Traffic levels in London are the same today as they were five years ago when the city’s controversial congestion-charge (c-charge) was first introduced. This has prompted officials to admit that the scheme is a failure as it has not significantly reduced traffic levels or journey times as promised. According to the sixth annual Transport for London (TFL) monitoring report released yesterday, the level of congestion during 2007 was effectively identical to the representative value for conditions before the scheme was introduced in 2002.

Figures show that in the first four months of this year, and in all of 2007, the primary congestion measurement - the mean excess travel rate - was 2.3 minutes per kilometer. This figure is identical to the rate measured in 2002, before charging began.

Blame is being placed on the increased level of roadworks and measures to give priority to pedestrians, buses and cyclists, Reuters reports. However, the report doesn’t praise the fact that despite London’s population increasing in the past five years traffic levels have remained the same.

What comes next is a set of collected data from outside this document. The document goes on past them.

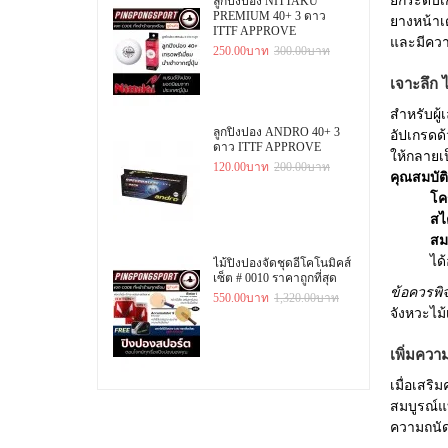
ยกระดับเ
ลูกปิงปอง NITTAKU
PREMIUM 40+ 3 ดาว
ยางหน้าเด
ITTF APPROVE
และมีควา
250.00บาท
300.00บาท
เจาะลึก
สำหรับผู้
ลูกปิงปอง ANDRO 40+ 3
อัปเกรดด
ดาว ITTF APPROVE
ให้กลายเป
120.00บาท
200.00บาท
คุณสมบัติ
โคร
สไ
สม
ได้
ไม้ปิงปองจัดชุดอีโคโนมิคส์
เซ็ต # 0010 ราคาถูกที่สุด
ข้อควรพิ
550.00บาท
1,320.00บาท
จังหวะไม้
เพิ่มควา
เมื่อเสร
สมบูรณ์แ
ความถนัด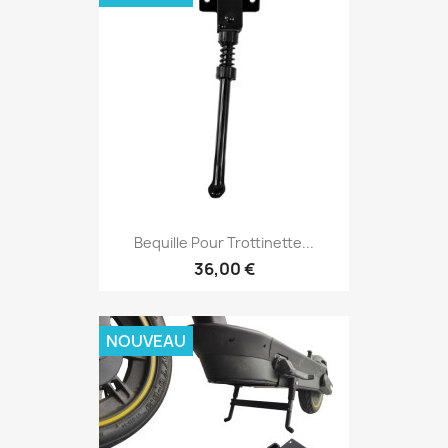
Bequille Pour Trottinette...
36,00 €
NOUVEAU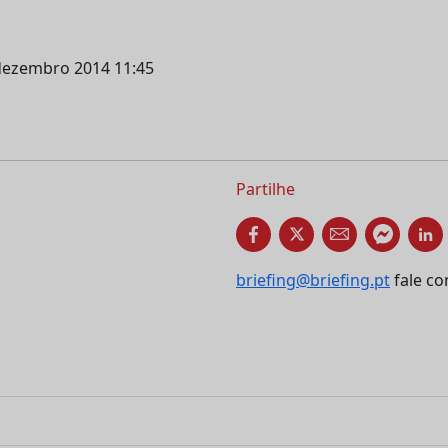
 dezembro 2014 11:45
Partilhe
briefing@briefing.pt
fale co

London residents and business owners, who have contributed more than £268 million (approximately $536 million) in charges last year alone, have showed their distaste for the scheme, voting out one of the key backers of the scheme, former mayor Ken Livingstone, in the most recent mayoral elections. Livingstone was not only trying to increase the charge but was also planning to extend it to more areas.

London’s new mayor, Boris Johnson, said in a statement that he has always thought that the c-charge is a "blunt instrument" and is currently planning a new scheme that gives greater consideration to how all transport measures impact on the movement of traffic on our roads.